Haqq–Muhammad–Ali refers to a mystical communion (Arabic: اتحاد, ittiḥad) in Alevism that involves Haqq (‘Truth’ referring to the divine nature of Allah), Muhammad ('Yol' or Sunnah referring to the Jem (Alevism)) and Ali (‘Nūr’ referring to the Awliya).

The concept of Ittihad in Alevism

In Alevi thought there are three creative principles: the latent breath called Haqq or Allah; the prototypal human which is made up of active and passive principles called Yol, Sunnah or Muhammad (the Jem); and the divine light called Nur expressed as Ali. Comparisons between communion (ittihad) in Alevism and the Christian trinity, whose three principles are called the Father, the Son and the Holy Spirit, notwithstanding, it is not comparable with the tritheistic conceptions of Hinduism, with Brahma, Shiva and Vishnu, and certainly not with polytheistic ancient Egypt in Osiris, Isis and Horus, one cannot accurately depict such examples as being representative of the Haqq–Muhammad–Ali communion (ittihad), since according to Alevi or Bektashi beliefs (Wahdat al-mawjud), only Allah is a real entity, Muhammad and Ali being simple manifestations of the way (Yol) and the light (Noor) of Allah (Haqq) and not of Allah himself, hence they are neither equal to it nor separate independent entities. This doctrine does, however, bear similarities to the Smarta Hindu view of Brahman. In Alevism, Muhammad is the means by which the Nasut (human nature) of the Avlioh (Saints) achieve ittihad (communion) with Haqq being the Lahut (divine nature) of Allah. It has more in common with theosis and the distinction and unity of the divine and human physes in orthodox Christology than it does with any kind of tritheism.

The Alevi doctrine
Allah is divine consciousness which first generates and gives shape to the Kull-i Nafs, a latent passive energy existing within Godhead. Kull-i Nafs is actually the apparent power of God to give life form, almost like a womb in that it is a place of manifestation where the concealed potential within Allah can be known and made visible. Thus, the physical universe is a mirror image of Allah. Kull-i Nafs reflects the spirit or divine consciousness of Allah. Nafs is Arabic for breath and it is the breath that binds the spirit with Allah. Kull-i Nafs is also envisioned as the Universal Soul or Soul Body as it is the divine consciousness reflected through the breath of Allah which gives this soul its own life and forms the Universal Human, the prototypal human, made manifest in Muhammad. However, the prototypal human is not male or female, but is a perfect interplay between the two in much the same way as the Taoists envision the Taiji. Within this prototypal human active energies contain passive and passive contain active. The light or Nur which links the two together is represented by Ali.

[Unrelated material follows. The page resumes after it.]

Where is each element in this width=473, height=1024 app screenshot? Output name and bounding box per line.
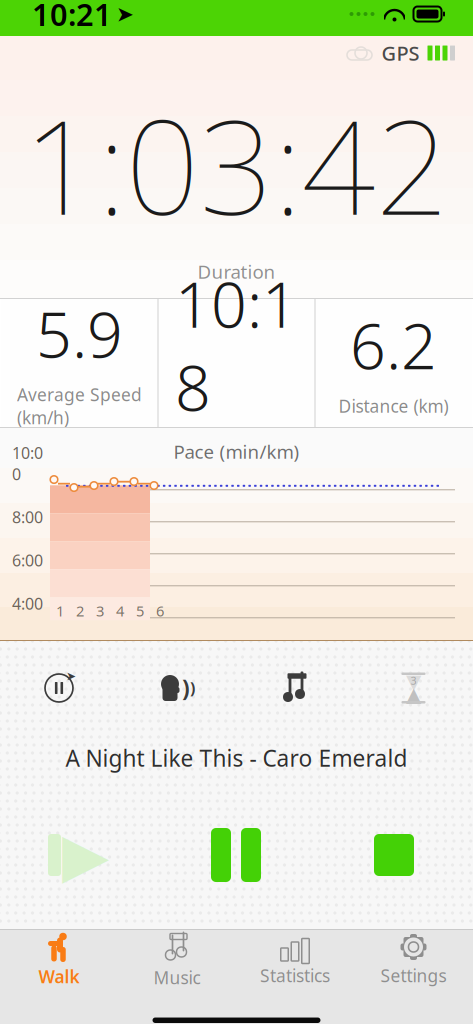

Alevis feel no difficulty in speaking about God as a unity of heart, mind and spirit but believe that the term Hak-Muhammed-Ali aşkına (for the love of God-Muhammad-Ali) has nothing to do with a tritheistic polytheism and is misinterpreted by outsiders. According to them it's a short way to refer to Allah as the only One to be worshipped, Muhammad as the Rasul and Ali as wali along with the Twelve Imams in Alevism. Just like Shia Muslims Alevis say: "La ilahe ilallah, Muhammadden Resulullah, Aliyyen Veliyullah" (There is no god but God, Muhammad is His messenger, Ali is His wali).

Alevis believe that all prophets and saints were strictly monotheists.

Quran 18:110: Say, "I am only a man like you, to whom has been revealed that your god is one God. So whoever would hope for the meeting with his Lord - let him do righteous work and not associate in the worship of his Lord anyone."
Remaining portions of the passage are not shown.